P[recidivism predicted | african_american,recidivism]=0.2682926829268293
P[recidivism predicted | caucasian, recidivism]=0.32142857142857145
The diffrence:0.05313588850174217


P[recidivism predicted | african_american,no recidivism]=0.07936507936507936
P[recidivism predicted | caucasian, no recidivism]=0.1510204081632653
The diffrence:0.07165532879818595


In [None]:
plot_dist(test,'norm_probability')

We can see from the graph that the distribution of the African-American and Caucasian defendents are very closely aligned together, which means that the difference between the probabilities in the test dataset are really small as well.

Since the difference in both the train dataset and the test dataset are really small we can say that we have reached Equalized Odd pairity. 

# **What about the accuracy?**

Lets observe what will happend to the accuarcy after changing the distribution of the risk of African-American defendents to reoffend

In [None]:
def acc_table(df):
  index=['old','new']
  preds=['probability','norm_probability']

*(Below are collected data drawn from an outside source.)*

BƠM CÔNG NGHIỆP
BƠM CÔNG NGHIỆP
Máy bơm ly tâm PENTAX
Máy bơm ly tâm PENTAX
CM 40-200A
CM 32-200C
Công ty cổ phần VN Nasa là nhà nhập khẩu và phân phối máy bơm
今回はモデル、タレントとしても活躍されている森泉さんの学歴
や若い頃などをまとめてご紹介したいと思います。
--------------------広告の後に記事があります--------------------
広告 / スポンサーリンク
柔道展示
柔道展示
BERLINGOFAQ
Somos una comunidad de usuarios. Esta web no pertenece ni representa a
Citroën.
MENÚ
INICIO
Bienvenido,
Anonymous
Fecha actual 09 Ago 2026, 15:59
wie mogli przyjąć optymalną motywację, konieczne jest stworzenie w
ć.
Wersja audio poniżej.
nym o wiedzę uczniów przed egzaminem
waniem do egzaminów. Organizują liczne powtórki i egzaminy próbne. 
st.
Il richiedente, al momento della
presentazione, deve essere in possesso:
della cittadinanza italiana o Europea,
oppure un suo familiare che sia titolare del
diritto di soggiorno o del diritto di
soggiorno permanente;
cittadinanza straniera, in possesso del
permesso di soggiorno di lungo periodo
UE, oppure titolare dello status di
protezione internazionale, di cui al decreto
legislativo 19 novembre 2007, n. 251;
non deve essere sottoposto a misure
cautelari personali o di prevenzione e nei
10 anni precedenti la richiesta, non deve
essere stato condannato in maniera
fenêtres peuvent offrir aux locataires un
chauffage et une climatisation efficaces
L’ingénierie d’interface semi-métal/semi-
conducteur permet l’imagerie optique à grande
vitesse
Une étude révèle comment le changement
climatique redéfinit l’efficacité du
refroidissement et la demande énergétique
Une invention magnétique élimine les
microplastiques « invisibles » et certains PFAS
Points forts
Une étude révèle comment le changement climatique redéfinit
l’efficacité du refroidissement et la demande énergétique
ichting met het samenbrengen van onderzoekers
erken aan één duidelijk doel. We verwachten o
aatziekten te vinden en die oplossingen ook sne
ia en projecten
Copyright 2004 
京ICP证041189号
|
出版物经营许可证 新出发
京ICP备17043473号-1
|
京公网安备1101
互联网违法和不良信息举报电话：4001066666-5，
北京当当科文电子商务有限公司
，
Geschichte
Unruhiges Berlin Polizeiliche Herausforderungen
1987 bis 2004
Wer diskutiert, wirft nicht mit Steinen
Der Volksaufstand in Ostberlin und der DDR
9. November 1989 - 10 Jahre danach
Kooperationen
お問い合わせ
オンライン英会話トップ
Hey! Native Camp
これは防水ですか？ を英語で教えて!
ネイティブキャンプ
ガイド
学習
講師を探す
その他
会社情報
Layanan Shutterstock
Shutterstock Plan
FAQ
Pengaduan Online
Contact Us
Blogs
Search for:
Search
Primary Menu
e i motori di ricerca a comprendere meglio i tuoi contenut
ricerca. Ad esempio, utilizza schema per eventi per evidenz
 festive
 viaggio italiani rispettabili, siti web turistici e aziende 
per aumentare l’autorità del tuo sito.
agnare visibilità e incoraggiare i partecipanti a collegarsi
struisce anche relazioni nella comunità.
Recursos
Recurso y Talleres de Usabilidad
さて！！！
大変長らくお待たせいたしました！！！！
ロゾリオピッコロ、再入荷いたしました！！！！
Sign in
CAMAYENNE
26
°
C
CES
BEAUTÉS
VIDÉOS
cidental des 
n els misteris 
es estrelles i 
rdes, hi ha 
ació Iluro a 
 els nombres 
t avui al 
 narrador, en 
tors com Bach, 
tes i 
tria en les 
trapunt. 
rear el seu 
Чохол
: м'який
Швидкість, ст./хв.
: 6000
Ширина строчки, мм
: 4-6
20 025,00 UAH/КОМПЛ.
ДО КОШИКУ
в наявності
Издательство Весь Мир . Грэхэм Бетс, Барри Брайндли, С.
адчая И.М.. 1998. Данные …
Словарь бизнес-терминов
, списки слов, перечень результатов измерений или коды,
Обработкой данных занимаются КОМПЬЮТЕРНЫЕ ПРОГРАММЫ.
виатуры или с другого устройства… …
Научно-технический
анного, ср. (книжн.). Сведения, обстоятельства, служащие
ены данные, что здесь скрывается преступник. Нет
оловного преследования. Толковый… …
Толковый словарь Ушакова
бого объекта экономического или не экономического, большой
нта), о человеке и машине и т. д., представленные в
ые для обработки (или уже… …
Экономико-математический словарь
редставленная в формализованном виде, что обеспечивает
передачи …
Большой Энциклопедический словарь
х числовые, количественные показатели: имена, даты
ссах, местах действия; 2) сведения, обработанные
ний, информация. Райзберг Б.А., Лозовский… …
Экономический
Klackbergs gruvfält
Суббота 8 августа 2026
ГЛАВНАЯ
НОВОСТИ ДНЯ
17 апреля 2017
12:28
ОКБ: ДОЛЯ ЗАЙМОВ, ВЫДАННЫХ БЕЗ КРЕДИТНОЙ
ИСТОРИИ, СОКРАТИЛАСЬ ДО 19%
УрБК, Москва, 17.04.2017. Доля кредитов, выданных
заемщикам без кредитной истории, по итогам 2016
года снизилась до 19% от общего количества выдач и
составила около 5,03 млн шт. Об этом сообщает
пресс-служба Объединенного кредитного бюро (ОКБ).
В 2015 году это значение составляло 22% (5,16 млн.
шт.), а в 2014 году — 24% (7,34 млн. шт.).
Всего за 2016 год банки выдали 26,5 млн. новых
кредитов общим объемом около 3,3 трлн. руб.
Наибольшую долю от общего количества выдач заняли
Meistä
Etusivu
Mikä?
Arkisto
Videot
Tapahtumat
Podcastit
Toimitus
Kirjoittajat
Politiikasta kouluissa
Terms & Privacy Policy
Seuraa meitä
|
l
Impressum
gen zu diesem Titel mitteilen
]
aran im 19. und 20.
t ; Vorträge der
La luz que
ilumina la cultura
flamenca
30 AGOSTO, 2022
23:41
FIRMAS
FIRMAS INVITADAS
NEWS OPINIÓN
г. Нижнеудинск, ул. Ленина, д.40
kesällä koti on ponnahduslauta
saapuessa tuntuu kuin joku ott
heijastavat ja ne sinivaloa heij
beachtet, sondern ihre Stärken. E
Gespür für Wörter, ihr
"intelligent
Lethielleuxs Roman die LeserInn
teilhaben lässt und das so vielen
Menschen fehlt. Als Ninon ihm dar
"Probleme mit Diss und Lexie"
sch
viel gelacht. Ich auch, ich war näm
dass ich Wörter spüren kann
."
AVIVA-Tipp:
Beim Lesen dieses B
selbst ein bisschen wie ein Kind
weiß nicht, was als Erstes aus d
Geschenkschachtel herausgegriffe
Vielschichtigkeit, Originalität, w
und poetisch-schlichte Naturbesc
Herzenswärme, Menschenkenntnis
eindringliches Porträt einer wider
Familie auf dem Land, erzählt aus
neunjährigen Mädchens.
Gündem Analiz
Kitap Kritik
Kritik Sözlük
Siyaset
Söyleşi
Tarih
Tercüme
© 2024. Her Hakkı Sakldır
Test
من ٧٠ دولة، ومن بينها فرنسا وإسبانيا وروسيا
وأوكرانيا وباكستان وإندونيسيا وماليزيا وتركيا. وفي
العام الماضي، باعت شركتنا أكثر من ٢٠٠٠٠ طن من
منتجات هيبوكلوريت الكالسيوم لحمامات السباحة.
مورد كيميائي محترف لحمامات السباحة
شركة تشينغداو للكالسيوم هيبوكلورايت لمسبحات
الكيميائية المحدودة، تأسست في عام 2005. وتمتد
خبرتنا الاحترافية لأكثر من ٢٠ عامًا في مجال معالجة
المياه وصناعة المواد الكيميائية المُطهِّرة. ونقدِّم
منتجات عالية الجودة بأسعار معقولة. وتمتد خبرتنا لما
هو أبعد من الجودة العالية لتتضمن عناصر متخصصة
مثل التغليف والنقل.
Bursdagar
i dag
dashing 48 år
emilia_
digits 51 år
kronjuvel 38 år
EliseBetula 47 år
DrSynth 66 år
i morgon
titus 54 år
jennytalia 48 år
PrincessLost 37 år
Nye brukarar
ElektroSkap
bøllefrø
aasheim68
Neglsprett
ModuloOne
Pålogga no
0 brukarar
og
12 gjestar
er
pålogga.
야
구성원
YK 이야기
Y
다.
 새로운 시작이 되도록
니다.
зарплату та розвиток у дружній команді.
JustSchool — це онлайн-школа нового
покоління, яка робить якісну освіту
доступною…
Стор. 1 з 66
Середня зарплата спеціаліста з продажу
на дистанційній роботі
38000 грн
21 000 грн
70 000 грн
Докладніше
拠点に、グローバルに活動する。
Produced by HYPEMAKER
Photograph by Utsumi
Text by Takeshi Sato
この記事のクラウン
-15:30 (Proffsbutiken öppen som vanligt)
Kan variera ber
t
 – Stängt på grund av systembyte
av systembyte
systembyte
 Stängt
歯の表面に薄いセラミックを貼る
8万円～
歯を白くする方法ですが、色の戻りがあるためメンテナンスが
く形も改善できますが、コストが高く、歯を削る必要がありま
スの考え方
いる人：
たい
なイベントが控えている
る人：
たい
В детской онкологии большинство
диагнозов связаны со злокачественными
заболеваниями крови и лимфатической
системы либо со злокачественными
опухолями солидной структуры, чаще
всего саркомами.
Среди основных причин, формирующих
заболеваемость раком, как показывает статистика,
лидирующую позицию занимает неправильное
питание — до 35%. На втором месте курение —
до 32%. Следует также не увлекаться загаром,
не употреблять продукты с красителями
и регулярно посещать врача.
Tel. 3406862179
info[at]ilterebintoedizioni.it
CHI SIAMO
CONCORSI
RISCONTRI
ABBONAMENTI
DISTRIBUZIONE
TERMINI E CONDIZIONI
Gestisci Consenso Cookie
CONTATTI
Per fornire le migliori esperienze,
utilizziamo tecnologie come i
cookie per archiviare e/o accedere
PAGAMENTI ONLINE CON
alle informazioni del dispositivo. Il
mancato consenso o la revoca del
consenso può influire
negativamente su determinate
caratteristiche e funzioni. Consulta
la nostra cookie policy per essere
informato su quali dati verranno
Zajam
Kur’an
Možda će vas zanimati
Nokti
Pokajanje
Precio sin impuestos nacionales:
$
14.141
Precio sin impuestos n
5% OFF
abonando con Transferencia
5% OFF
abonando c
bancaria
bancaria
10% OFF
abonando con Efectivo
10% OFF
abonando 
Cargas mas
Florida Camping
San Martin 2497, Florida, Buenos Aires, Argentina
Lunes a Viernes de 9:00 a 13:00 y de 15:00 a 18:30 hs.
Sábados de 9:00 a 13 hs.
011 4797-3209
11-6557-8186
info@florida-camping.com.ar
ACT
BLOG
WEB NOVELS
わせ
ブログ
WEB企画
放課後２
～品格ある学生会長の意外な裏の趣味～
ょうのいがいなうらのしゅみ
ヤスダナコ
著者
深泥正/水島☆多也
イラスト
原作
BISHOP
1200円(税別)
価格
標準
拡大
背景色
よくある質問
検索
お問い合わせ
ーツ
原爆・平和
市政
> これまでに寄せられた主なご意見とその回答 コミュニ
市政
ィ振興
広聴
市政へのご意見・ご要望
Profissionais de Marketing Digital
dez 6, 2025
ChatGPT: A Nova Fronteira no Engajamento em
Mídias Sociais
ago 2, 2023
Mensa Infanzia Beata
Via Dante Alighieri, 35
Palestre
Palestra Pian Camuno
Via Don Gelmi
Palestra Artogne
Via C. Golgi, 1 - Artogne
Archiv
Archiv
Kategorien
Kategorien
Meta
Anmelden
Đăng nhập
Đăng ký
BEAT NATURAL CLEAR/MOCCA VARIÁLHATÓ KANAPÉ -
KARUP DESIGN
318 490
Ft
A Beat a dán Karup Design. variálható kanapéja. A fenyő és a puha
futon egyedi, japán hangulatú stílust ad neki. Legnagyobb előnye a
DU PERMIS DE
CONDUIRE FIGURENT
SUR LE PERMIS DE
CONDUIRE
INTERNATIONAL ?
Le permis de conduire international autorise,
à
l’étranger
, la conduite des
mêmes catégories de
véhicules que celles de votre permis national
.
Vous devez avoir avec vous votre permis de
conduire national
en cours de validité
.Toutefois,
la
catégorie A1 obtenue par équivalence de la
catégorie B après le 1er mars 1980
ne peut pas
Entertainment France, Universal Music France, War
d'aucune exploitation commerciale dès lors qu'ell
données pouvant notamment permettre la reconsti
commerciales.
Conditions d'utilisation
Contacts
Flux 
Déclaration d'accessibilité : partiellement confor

  label=df['two_year_recid']
  groups = ["overall", "race_african_american", "race_caucasian"]
  acc_table = pd.DataFrame(index=index, columns=groups)
  for group in groups:
    if group in ["race_african_american", "race_caucasian"]:
      subset=(df[group]==1)
    else:
      subset=np.full(label.shape, True)
    acc_lst=[]
    for pred in preds:
      y_true=label[subset]
      y_pred=np.where(df[pred]>=0.5,1,0)
      y_sub_pred=y_pred[subset]
      acc_sub=accuracy_score(y_true, y_sub_pred)
      acc_lst.append(acc_sub)
    acc_table[group] = acc_lst
  acc_table.columns=["overall", "African-American", "Caucasian"]
  return acc_table

acc_table(test)

Unnamed: 0,overall,African-American,Caucasian
old,0.650568,0.660964,0.634383
new,0.606061,0.587869,0.634383


What can we infer from those results?